Ne pouvant résister à la tentation de la sentir contre lui, ses lèvres se rapprochèrent lentement des siennes alors que les voiles surmontant les miroirs de son âme se scellaient enfin un moment. Le jeune homme hésita à quelques millimètres de distance, sachant son acte malhonnête. Profiter de son impuissance actuelle aurait été déloyal. Mais tel un cleptomane sous le couvert de la lune, l'homme ne sut s'empêcher de lui voler un baiser. Son cœur implosa au doux contact de sa bouche retrouvée. Un courant électrique parcourra l'entièreté de son corps, alimentant son organe cardiaque qui frôla la surchauffe. Son esprit se vida complètement, la moindre de ces noires pensées aspirée entre ces lèvres chaleureuses. Yoongi se sentait bien là, tout de suite. L'espace d'une seconde, ce dernier put se vanter d'avoir tromper le temps. Il savoura ainsi l'éternité avant de permettre à l'horloge de reprendre sa course en s'éloignant. Son regard s'attarda sur elle une dernière fois avant qu'il ne se redressât complètement. Le sol froid contre la plante de ses pieds lui fit recroqueviller les orteils tandis que l'arrière de sa main frottait d'un geste las ses yeux fatigués. Un bâillement lui échappa qu'il ne prit pas même la peine de dissimuler. Prêt à quitter la pièce, Yoongi n'eut l'occasion d'accomplir sa volonté puisque des bras vinrent encercler sa taille, le faisant sursauter. Le veilleur devait vraiment être éreinté pour n'avoir perçut le froissement des draps signifiant le réveil de sa femme. La honte lui serra la gorge, était-elle déjà éveillée lorsqu'il l'avait embrassé ?

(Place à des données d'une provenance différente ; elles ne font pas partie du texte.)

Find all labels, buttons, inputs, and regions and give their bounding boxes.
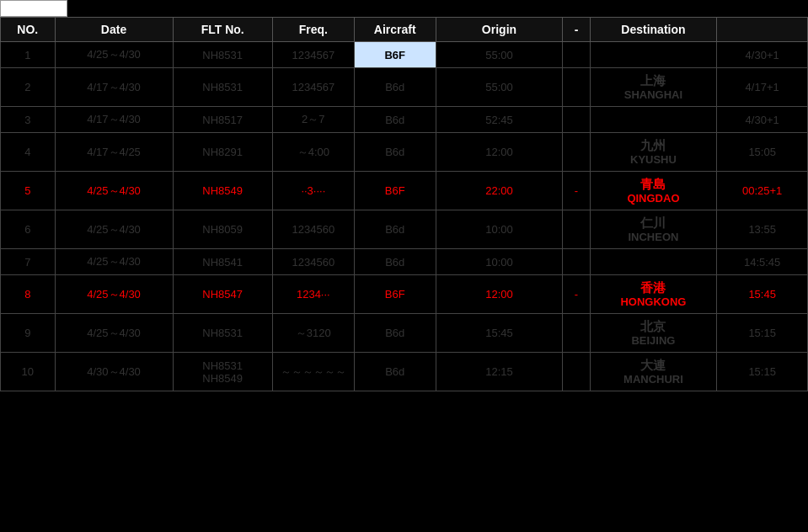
table-cell: 15:15 xyxy=(717,314,808,353)
table-cell: 2 xyxy=(1,68,56,107)
table-cell-aircraft: B6d xyxy=(354,210,436,249)
table-cell: 55:00 xyxy=(436,68,563,107)
table-cell: 10:00 xyxy=(436,249,563,275)
header-freq: Freq. xyxy=(272,18,354,42)
table-cell: 7 xyxy=(1,249,56,275)
table-cell-aircraft: B6F xyxy=(354,172,436,210)
header-aircraft: Aircraft xyxy=(354,18,436,42)
header-flt: FLT No. xyxy=(173,18,272,42)
table-cell-aircraft: B6d xyxy=(354,314,436,353)
table-cell-dest-name xyxy=(590,107,717,133)
table-cell-dest-name: 九州KYUSHU xyxy=(590,133,717,172)
table-cell: - xyxy=(563,172,590,210)
table-cell: 15:15 xyxy=(717,353,808,391)
table-cell: 1 xyxy=(1,42,56,68)
table-cell-dest-name: 大連MANCHURI xyxy=(590,353,717,391)
table-cell-aircraft: B6d xyxy=(354,353,436,391)
table-cell-flt: NH8541 xyxy=(173,249,272,275)
table-cell: ～～～～～～ xyxy=(272,353,354,391)
header-date: Date xyxy=(55,18,173,42)
table-cell-aircraft: B6d xyxy=(354,68,436,107)
table-cell: 1234560 xyxy=(272,249,354,275)
table-cell: 12:00 xyxy=(436,275,563,314)
table-cell-dest-name xyxy=(590,42,717,68)
table-cell: 10 xyxy=(1,353,56,391)
table-cell: 4 xyxy=(1,133,56,172)
table-cell xyxy=(563,133,590,172)
table-row: 54/25～4/30NH8549··3····B6F22:00-青島QINGDA… xyxy=(1,172,808,210)
header-destination: Destination xyxy=(590,18,717,42)
table-cell-flt: NH8059 xyxy=(173,210,272,249)
table-row: 94/25～4/30NH8531～3120B6d15:45北京BEIJING15… xyxy=(1,314,808,353)
table-cell xyxy=(563,42,590,68)
table-row: 74/25～4/30NH85411234560B6d10:0014:5:45 xyxy=(1,249,808,275)
table-row: 64/25～4/30NH80591234560B6d10:00仁川INCHEON… xyxy=(1,210,808,249)
table-cell-dest-name: 青島QINGDAO xyxy=(590,172,717,210)
header-dash: - xyxy=(563,18,590,42)
table-cell: 4/30+1 xyxy=(717,42,808,68)
table-cell: 12:15 xyxy=(436,353,563,391)
table-cell: 1234··· xyxy=(272,275,354,314)
table-row: 84/25～4/30NH85471234···B6F12:00-香港HONGKO… xyxy=(1,275,808,314)
table-cell: 4/25～4/30 xyxy=(55,249,173,275)
header-no: NO. xyxy=(1,18,56,42)
table-cell-dest-name: 北京BEIJING xyxy=(590,314,717,353)
table-cell: 6 xyxy=(1,210,56,249)
table-cell: 2～7 xyxy=(272,107,354,133)
table-cell: 1234567 xyxy=(272,42,354,68)
table-cell-dest-name xyxy=(590,249,717,275)
table-cell: 4/17+1 xyxy=(717,68,808,107)
table-cell-aircraft: B6d xyxy=(354,133,436,172)
table-cell: 10:00 xyxy=(436,210,563,249)
table-cell-flt: NH8549 xyxy=(173,172,272,210)
table-cell: 4/25～4/30 xyxy=(55,210,173,249)
table-cell: 15:45 xyxy=(717,275,808,314)
table-cell: 00:25+1 xyxy=(717,172,808,210)
table-cell xyxy=(563,68,590,107)
table-cell: ～4:00 xyxy=(272,133,354,172)
table-cell-dest-name: 上海SHANGHAI xyxy=(590,68,717,107)
top-bar xyxy=(0,0,808,17)
table-cell: 1234567 xyxy=(272,68,354,107)
table-cell: 4/17～4/25 xyxy=(55,133,173,172)
table-cell xyxy=(563,353,590,391)
top-input[interactable] xyxy=(0,0,67,17)
table-cell-flt: NH8547 xyxy=(173,275,272,314)
table-cell xyxy=(563,210,590,249)
table-row: 24/17～4/30NH85311234567B6d55:00上海SHANGHA… xyxy=(1,68,808,107)
table-cell: 4/17～4/30 xyxy=(55,68,173,107)
table-cell: 15:45 xyxy=(436,314,563,353)
table-cell: 3 xyxy=(1,107,56,133)
table-row: 44/17～4/25NH8291～4:00B6d12:00九州KYUSHU15:… xyxy=(1,133,808,172)
table-cell: 14:5:45 xyxy=(717,249,808,275)
table-cell: 4/30+1 xyxy=(717,107,808,133)
table-cell-flt: NH8531 xyxy=(173,42,272,68)
table-cell: 4/25～4/30 xyxy=(55,314,173,353)
table-cell-flt: NH8531NH8549 xyxy=(173,353,272,391)
table-cell: ～3120 xyxy=(272,314,354,353)
table-row: 104/30～4/30NH8531NH8549～～～～～～B6d12:15大連M… xyxy=(1,353,808,391)
table-cell: 13:55 xyxy=(717,210,808,249)
table-cell-flt: NH8531 xyxy=(173,68,272,107)
table-cell: 8 xyxy=(1,275,56,314)
table-cell-flt: NH8531 xyxy=(173,314,272,353)
table-cell: 4/25～4/30 xyxy=(55,172,173,210)
table-cell: 5 xyxy=(1,172,56,210)
table-cell: 4/25～4/30 xyxy=(55,275,173,314)
table-cell: 22:00 xyxy=(436,172,563,210)
table-cell: 4/25～4/30 xyxy=(55,42,173,68)
table-cell: 52:45 xyxy=(436,107,563,133)
table-cell: 9 xyxy=(1,314,56,353)
table-cell: ··3···· xyxy=(272,172,354,210)
table-row: 14/25～4/30NH85311234567B6F55:004/30+1 xyxy=(1,42,808,68)
table-cell xyxy=(563,107,590,133)
table-cell: 1234560 xyxy=(272,210,354,249)
table-cell-aircraft: B6d xyxy=(354,107,436,133)
table-cell xyxy=(563,314,590,353)
table-cell: 4/30～4/30 xyxy=(55,353,173,391)
table-cell: 12:00 xyxy=(436,133,563,172)
header-origin: Origin xyxy=(436,18,563,42)
table-cell: 55:00 xyxy=(436,42,563,68)
table-cell-aircraft: B6d xyxy=(354,249,436,275)
table-cell-dest-name: 香港HONGKONG xyxy=(590,275,717,314)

« Où est-ce que tu vas comme ça un sam'di matin... Tu veux pas rester un peu plus longtemps au lit avec moi ?... »

La voix encore endormie de Yunhee lui arracha un frisson, tout comme les nombreux baisers qu'elle déposa ensuite le long de son omoplate. La chaleur de son étreinte le fit doucement succomber, jusqu'à l'en étouffer. Le jeune homme s'en dégagea d'un mouvement un peu trop brusque pour finalement se mettre sur pieds, son dos endolori par la mauvaise nuit qu'il venait de passer lui criant gare. Le muscle le maintenant en vie battait trop fort, regrettant déjà ce qu'il s'apprêtait à faire.